There is an interesting story behind this 1914 ragtime composition by Euday Bowman. Apparently, Euday and his friend "Raggedy Ed" were walking down 12th Street in Kansas City when Ed said he planned to open a pawn shop there. Euday is rumored to have said "If you get rich on those three balls, I'll write a piece on three notes to make myself rich."
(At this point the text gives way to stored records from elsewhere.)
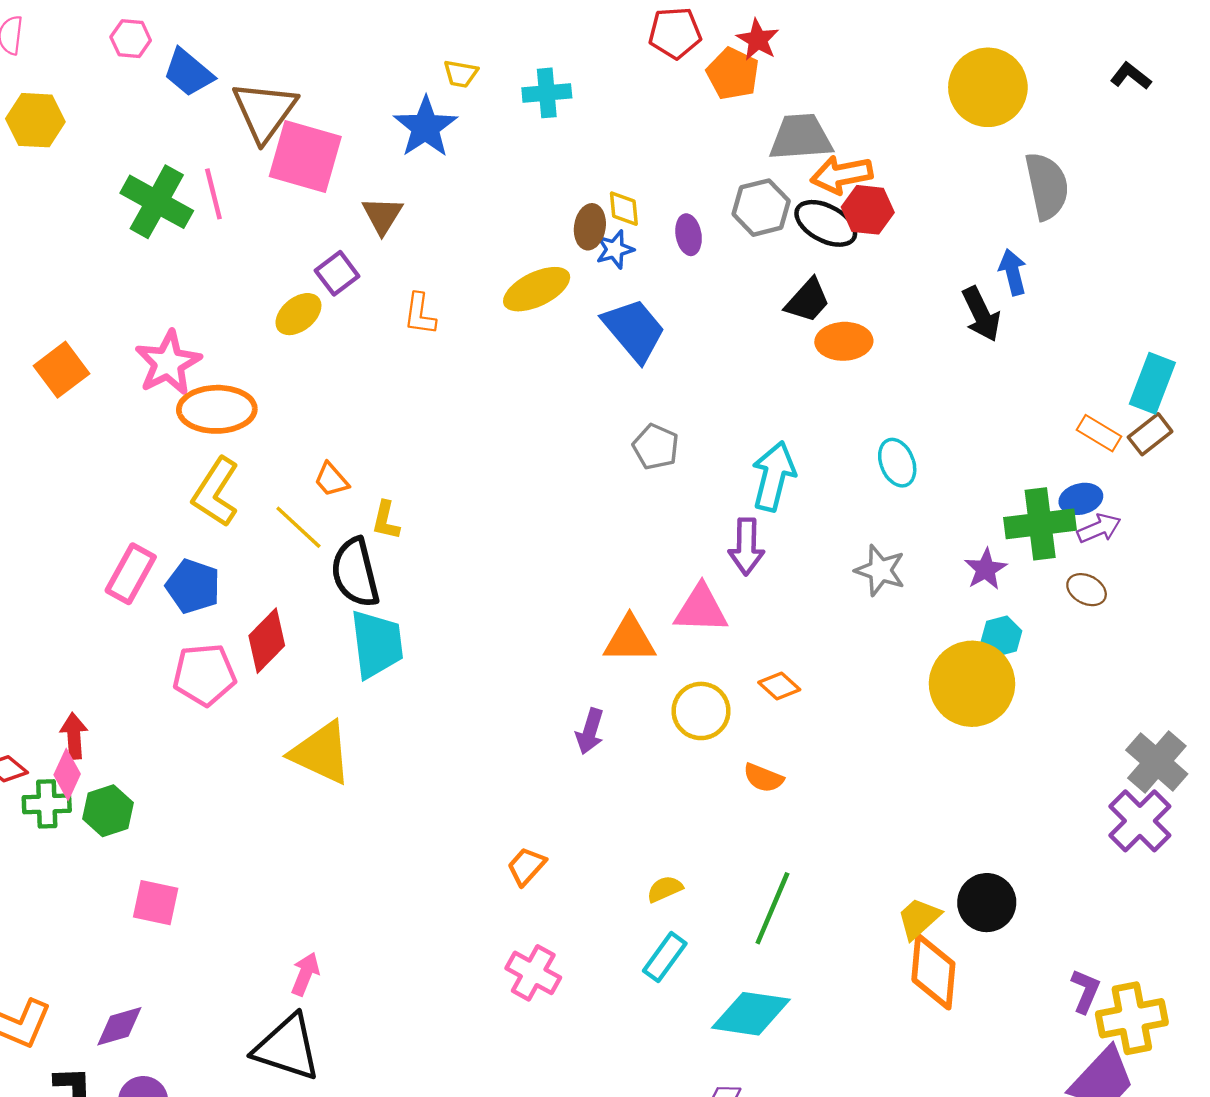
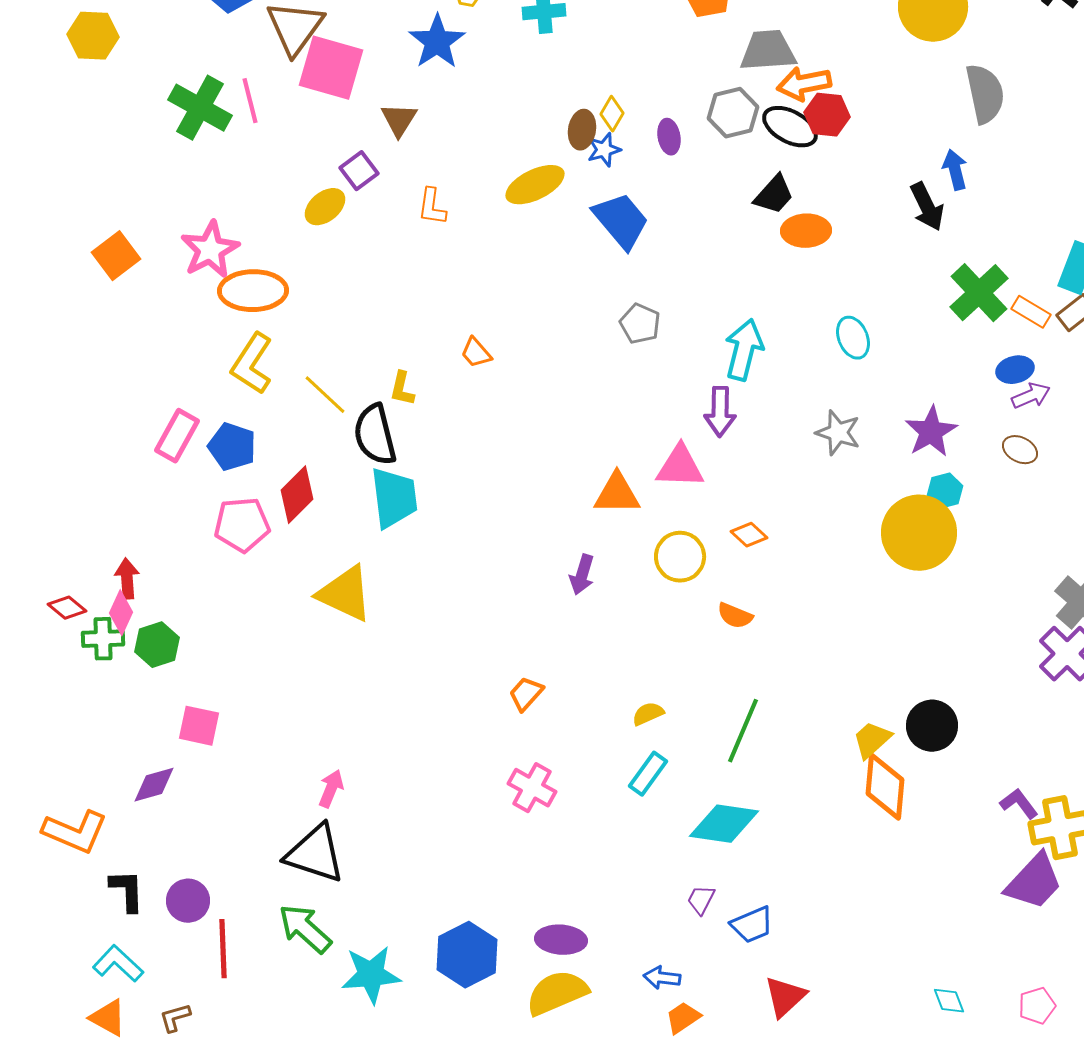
yellow diamond: (624, 209) -> (612, 114), turned 36
orange trapezoid: (331, 480) -> (476, 353), moved
green cross: (1040, 524) -> (979, 293), moved, turned -36
purple star: (986, 569) -> (931, 432), size x1.4
purple L-shape: (1085, 991) -> (1019, 804), turned -60
purple diamond: (119, 1026) -> (154, 785), moved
Wikipedia tells us that: 'It was more than 15 years after Bowman composed the song before he actually wrote the music down in manuscript form. He returned to Texas briefly and tried to sell the piece to a company in Dallas; but he only had an offer of ten dollars for it and was told it really was not worth publishing. Returning to Kansas City, he sold it to Jenkins Music Company in 1913. The Jenkins company felt Bowman's arrangement was far too difficult however, hiring C. E. Wheeler to simplify it. With a big advertising push "12th Street Rag" began to sell better. In 1919, James S. Sumner added lyrics. The song was popular with early Kansas City bands and became a hit after Bennie Moten recorded it for RCA Victor in 1927, the same year Louis Armstrong and His Hot Seven recorded it.

 

 

 

12th Street Kansas City

12th Street Kansas Ciry 1923

 

The lyrics are not usually played and in fact they are pretty long. You can read them here - we have just included a sample.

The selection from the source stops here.